*TO DO:*
Extract the text of every entry below exactly; leave images out.
────────────────
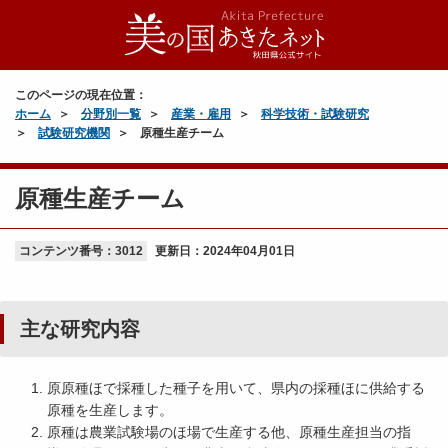
このページの現在位置：
ホーム
分野別一覧
産業・雇用
科学技術・試験研究
試験研究機関
原種生産チーム
原種生産チーム
コンテンツ番号：3012
更新日：
2024年04月01日
主な研究内容
原原種ほで採種した種子を用いて、県内の採種ほに供給する
原種を生産します。
原種は農業試験場のほ場で生産する他、原種生産担当の指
────────────────
*ANSWER:*
このページの現在位置：
ホーム
分野別一覧
産業・雇用
科学技術・試験研究
試験研究機関
原種生産チーム
原種生産チーム
コンテンツ番号：3012
更新日：
2024年04月01日
主な研究内容
原原種ほで採種した種子を用いて、県内の採種ほに供給する
原種を生産します。
原種は農業試験場のほ場で生産する他、原種生産担当の指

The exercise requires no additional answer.